Ambrose would only say Saint Anselm was chosen “because of the program they already had in place.”
No other proposals
When Falvey, the writer and blogger, approached the Secretary of State’s office in February with his proposal, he said that Gardner put him in touch with Saint Anselm, which hired him, although Falvey had no previous relationship with the college. (Falvey would not disclose his compensation, though he did say, “I’m not getting rich on this thing. This is a very small part of it.”)
Falvey is a frequent contributor to the Wall Street Journal and adjunct faculty member at both the University of Massachusetts-Boston and Boston College. His website, MakingTheNumbers.com, sends out a free daily sales tip to salespeople (he charges sales managers a fee) and he is known for his pithy statements, like, "It is better to have a mission in business than a mission statement."
Falvey’s only foray into the issue of corporate ethics or governance was a 2005 WSJ op-ed about Tyco back in 2005.
He said his daily email lessons – about 250 words a day, sent 250 weekdays in a year – will be more focused on investor safety. Put them all together, and you have a “textbook,” he said, but it would be in a newsy style designed to hook the reader.
He already has titles for each of his lessons, such as “Diversification controls both risk and reward” and “Derivatives anyone? Don’t even go there.”
While many of his topics might be considered common sense, “People need to be reminded more often than they need to be instructed,” he said, quoting the 18th century essayist and critic Samuel Johnson.
What else Saint Anselm will do with its share of the money is not clear. The two professors that the Secretary of State’s office listed as contacts could not be reached by deadline.
“It will do something with education in ethics,” DeFelice said. “It was harder to come up with a clearer, more complete proposal before we were awarded the money.”
Ambrose said he was under the impression that other New Hampshire colleges were approached about submitting proposals, but none contacted by NHBR were.
“We have expressed interest, but we were never contacted,” said Wayne Lesperance, a political science professor at New England College in Henniker, where he also heads the Center for Civic Engagement. “It’s a shame. NEC is all about civic engagement and ethical practices. We would have seriously applied.
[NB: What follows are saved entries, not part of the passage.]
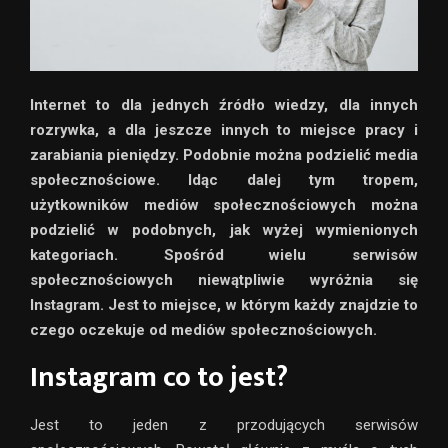
Internet to dla jednych źródło wiedzy, dla innych
rozrywka, a dla jeszcze innych to miejsce pracy i
zarabiania pieniędzy. Podobnie można podzielić media
społecznościowe. Idąc dalej tym tropem,
użytkowników mediów społecznościowych można
podzielić w podobnych, jak wyżej wymienionych
kategoriach. Spośród wielu serwisów
społecznościowych niewątpliwie wyróżnia się
Instagram. Jest to miejsce, w którym każdy znajdzie to
czego oczekuje od mediów społecznościowych.
Instagram co to jest?
Jest to jeden z przodujących serwisów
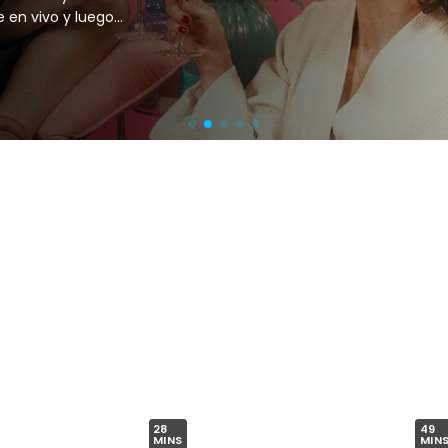
28
49
MINS
MIN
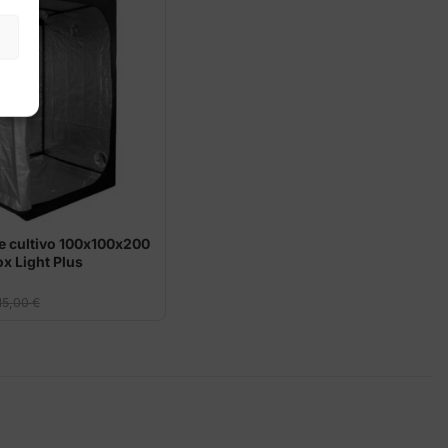
hasta
51,20 €
e cultivo 100x100x200
x Light Plus
15,00
€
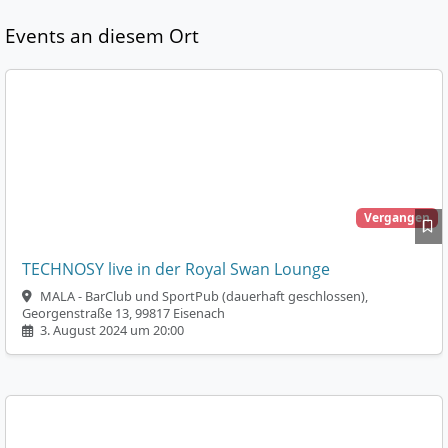
Events an diesem Ort
Vergangen
TECHNOSY live in der Royal Swan Lounge
MALA - BarClub und SportPub (dauerhaft geschlossen),
Georgenstraße 13, 99817 Eisenach
3. August 2024 um 20:00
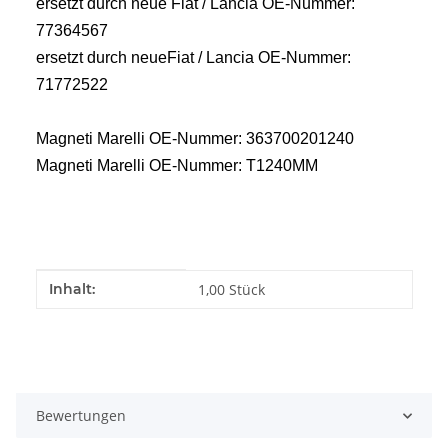
ersetzt durch neue Fiat / Lancia OE-Nummer:
77364567
ersetzt durch neueFiat / Lancia OE-Nummer:
71772522
Magneti Marelli OE-Nummer: 363700201240
Magneti Marelli OE-Nummer: T1240MM
Produkteigenschaft
Wert
Inhalt:
1,00 Stück
Bewertungen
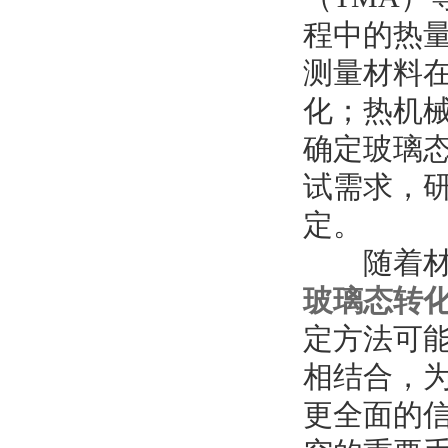
程中的热
测量材料
化；热机
确定玻璃
试需求，
定。
随着材料
玻璃态转
定方法可
相结合，
更全面的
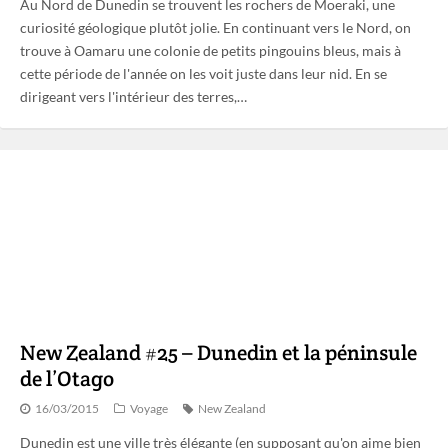
Au Nord de Dunedin se trouvent les rochers de Moeraki, une
curiosité géologique plutôt jolie. En continuant vers le Nord, on
trouve à Oamaru une colonie de petits pingouins bleus, mais à
cette période de l'année on les voit juste dans leur nid. En se
dirigeant vers l'intérieur des terres,…
New Zealand #25 – Dunedin et la péninsule
de l’Otago
16/03/2015
Voyage
New Zealand
Dunedin est une ville très élégante (en supposant qu'on aime bien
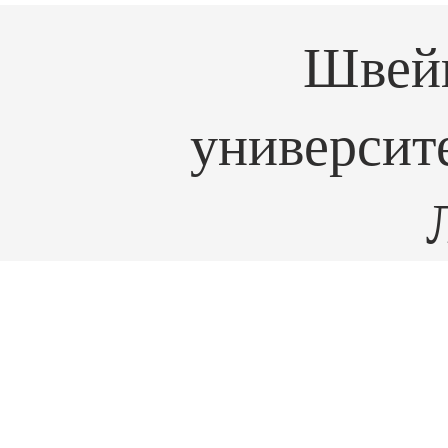
Швей
университ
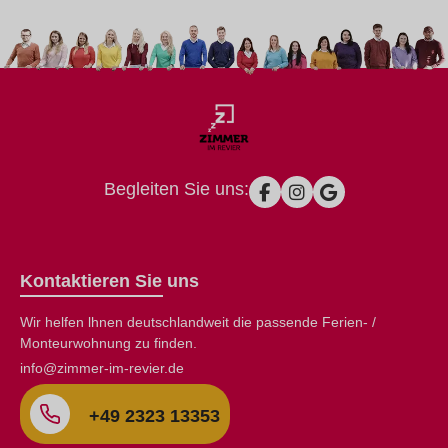
Begleiten Sie uns:
Kontaktieren Sie uns
Wir helfen lhnen deutschlandweit die passende Ferien- /
Monteurwohnung zu finden.
info@zimmer-im-revier.de
+49 2323 13353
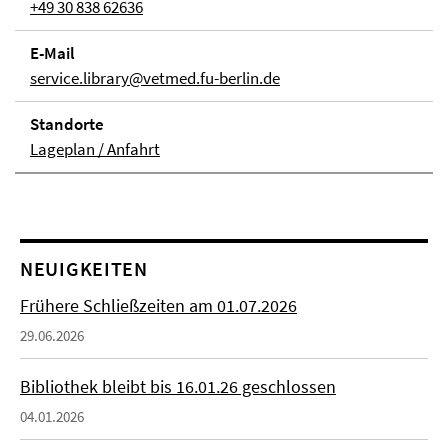
+49 30 838 62636
E-Mail
service.library@vetmed.fu-berlin.de
Stand­orte
Lageplan / Anfahrt
NEUIGKEITEN
Frühere Schließzeiten am 01.07.2026
29.06.2026
Bibliothek bleibt bis 16.01.26 geschlossen
04.01.2026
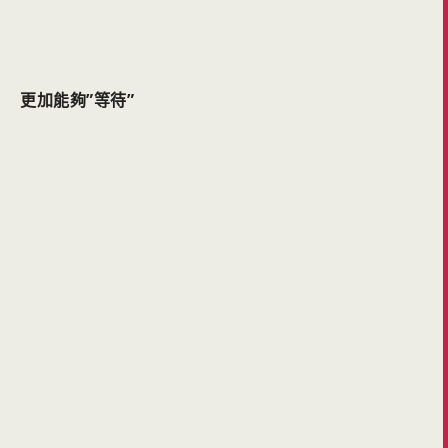
更加能夠”等待”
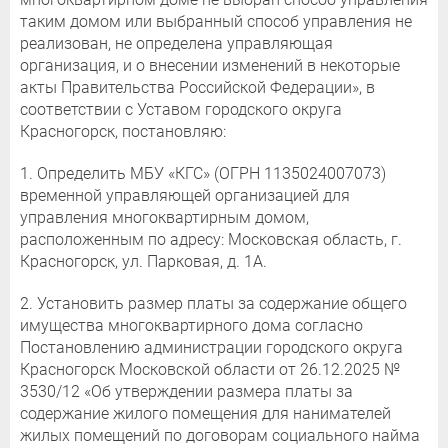
таким домом или выбранный способ управления не
реализован, не определена управляющая
организация, и о внесении изменений в некоторые
акты Правительства Российской Федерации», в
соответствии с Уставом городского округа
Красногорск, постановляю:
1. Определить МБУ «КГС» (ОГРН 1135024007073)
временной управляющей организацией для
управления многоквартирным домом,
расположенным по адресу: Московская область, г.
Красногорск, ул. Парковая, д. 1А.
2. Установить размер платы за содержание общего
имущества многоквартирного дома согласно
Постановлению администрации городского округа
Красногорск Московской области от 26.12.2025 №
3530/12 «Об утверждении размера платы за
содержание жилого помещения для нанимателей
жилых помещений по договорам социального найма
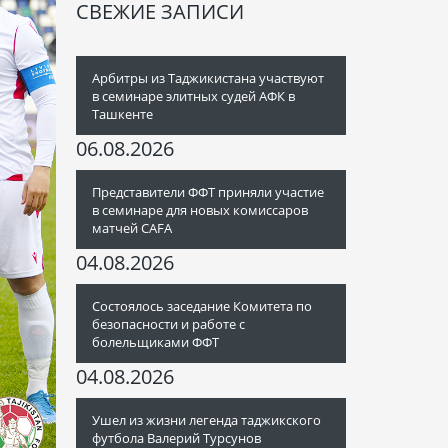
СВЕЖИЕ ЗАПИСИ
Арбитры из Таджикистана участвуют
в семинаре элитных судей АФК в
Ташкенте
06.08.2026
Представители ФФТ приняли участие
в семинаре для новых комиссаров
матчей CAFA
04.08.2026
Состоялось заседание Комитета по
безопасности и работе с
болельщиками ФФТ
04.08.2026
Ушел из жизни легенда таджикского
футбола Валерий Турсунов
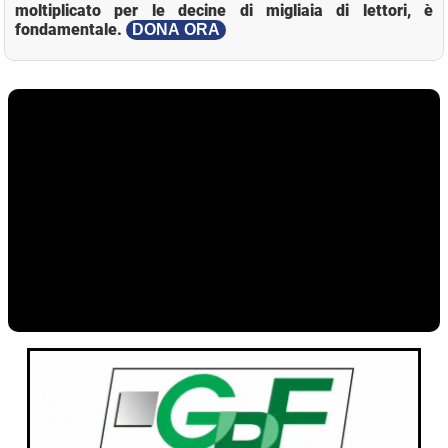
moltiplicato per le decine di migliaia di lettori, è
fondamentale.
DONA ORA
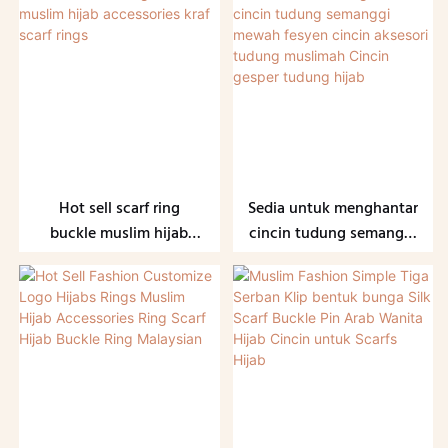
hijab muslim cincin
aksesori ikat kepala
selendang hijab gesper
tudung muslim yang
cincin
indah
Hot sell scarf ring
Sedia untuk menghantar
buckle muslim hijab
cincin tudung semanggi
accessories kraf scarf
mewah fesyen cincin
rings
aksesori tudung
muslimah Cincin gesper
tudung hijab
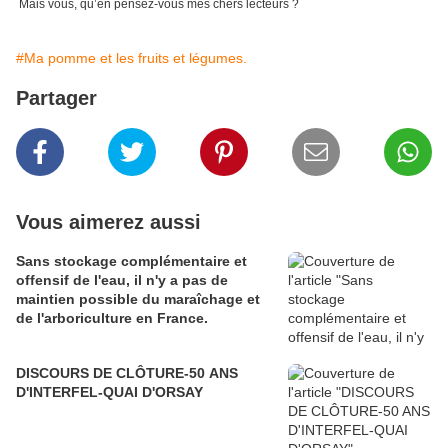
Mais vous, qu’en pensez-vous mes chers lecteurs ?
#Ma pomme et les fruits et légumes.
Partager
Vous aimerez aussi
Sans stockage complémentaire et
offensif de l'eau, il n'y a pas de
maintien possible du maraîchage et
de l'arboriculture en France.
DISCOURS DE CLÔTURE-50 ANS
D'INTERFEL-QUAI D'ORSAY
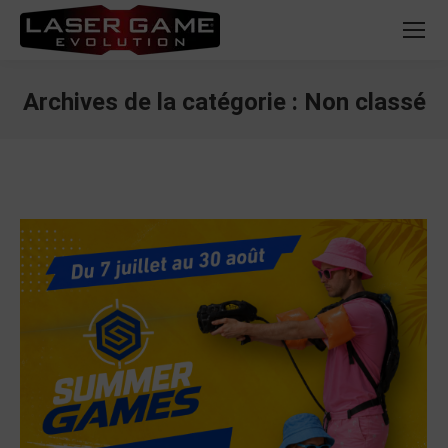
Archives de la catégorie :
Non classé
Vous êtes ici :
Why wouldn’t we get a chance to? It seems incredibly unfair.”
The Lindenauer Center for Corporate Governance at the Tuck School of Business at Dartmouth College in Hanover also wasn’t approached, said B. Espen Eckbo, the professor who heads the center, which mainly focuses on research.
“We were making an effort early on to be part of the structure in the beginning, but then we never heard anything. Of course we would be happy to find good ways to spend that money,” he said.
The New Hampshire College & University Council) – a nonprofit consortium of 22 public and private higher ed institutions — worked with Kandel, but also wasn’t approached about further participation. LeBlanc, of SNHU, thinks the organization should have been, since the council has launched cross-college initiatives before, such as the Campus Compact, which focuses on community service.
Council President Thomas Horgan declined comment for this story.
Connolly, the man whose work at the securities bureau resulted in the Tyco settlement, also had a problem with the process.
He was an original member of the Center for Public Responsibility and Corporate Citizenship board, though he resigned when he left state government in 2010. But he did stay on in an advisory capacity and was at the meeting in April 2012 when the proposals were first discussed.
Connolly said he was concerned “that there wasn’t an explicit competitive component concerning public funds going to a private institution. That is the main reason I cannot fully endorse it.”
After telling the board just that, Connolly said he left the meeting, and has not had anything to do with the process since.